Look through the material below and give the number of lines where the string "Crèmes" appears, without any other words.

+ + + + +

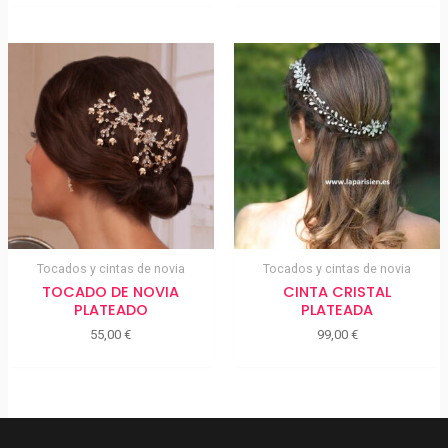
Tocados y cintas de novia
Tocados y cintas de novia
TOCADO DE NOVIA
CINTA CRISTAL
PLATEADO
PLATEADA
55,00
€
99,00
€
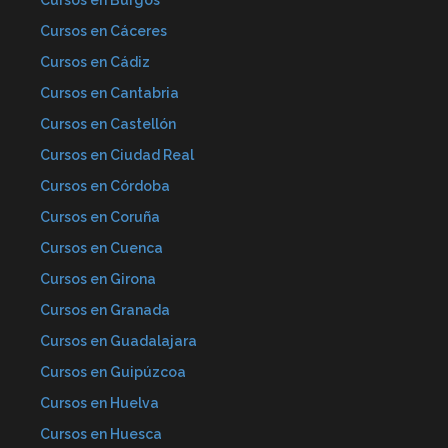
Cursos en Burgos
Cursos en Cáceres
Cursos en Cádiz
Cursos en Cantabria
Cursos en Castellón
Cursos en Ciudad Real
Cursos en Córdoba
Cursos en Coruña
Cursos en Cuenca
Cursos en Girona
Cursos en Granada
Cursos en Guadalajara
Cursos en Guipúzcoa
Cursos en Huelva
Cursos en Huesca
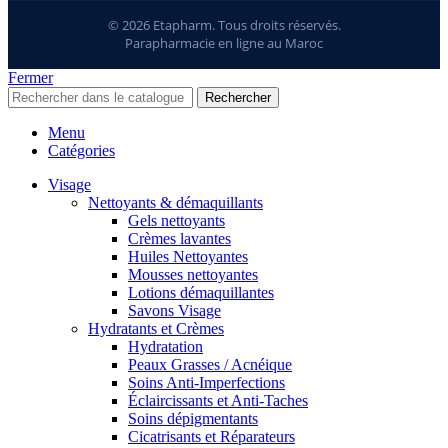
© 2026 Etapharm. Tous droits réservés.
Parapharmacie en ligne au Maroc
Fermer
Rechercher
Menu
Catégories
Visage
Nettoyants & démaquillants
Gels nettoyants
Crèmes lavantes
Huiles Nettoyantes
Mousses nettoyantes
Lotions démaquillantes
Savons Visage
Hydratants et Crèmes
Hydratation
Peaux Grasses / Acnéique
Soins Anti-Imperfections
Éclaircissants et Anti-Taches
Soins dépigmentants
Cicatrisants et Réparateurs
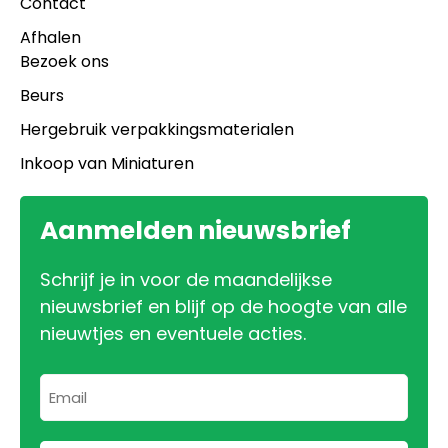
Contact
Afhalen
Bezoek ons
Beurs
Hergebruik verpakkingsmaterialen
Inkoop van Miniaturen
Aanmelden nieuwsbrief
Schrijf je in voor de maandelijkse
nieuwsbrief en blijf op de hoogte van alle
nieuwtjes en eventuele acties.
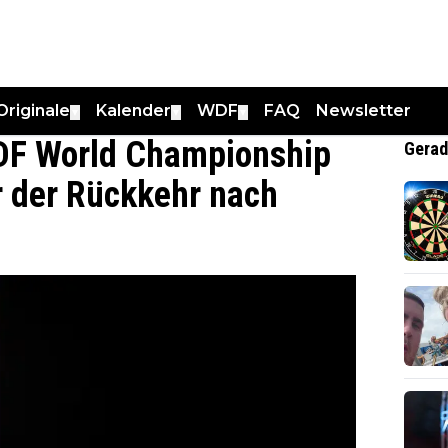
Originale
Kalender
WDF
FAQ
Newsletter
▼
▼
▼
DF World Championship
Gerad
r der Rückkehr nach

+ + + + +

Output for this task ▸ 2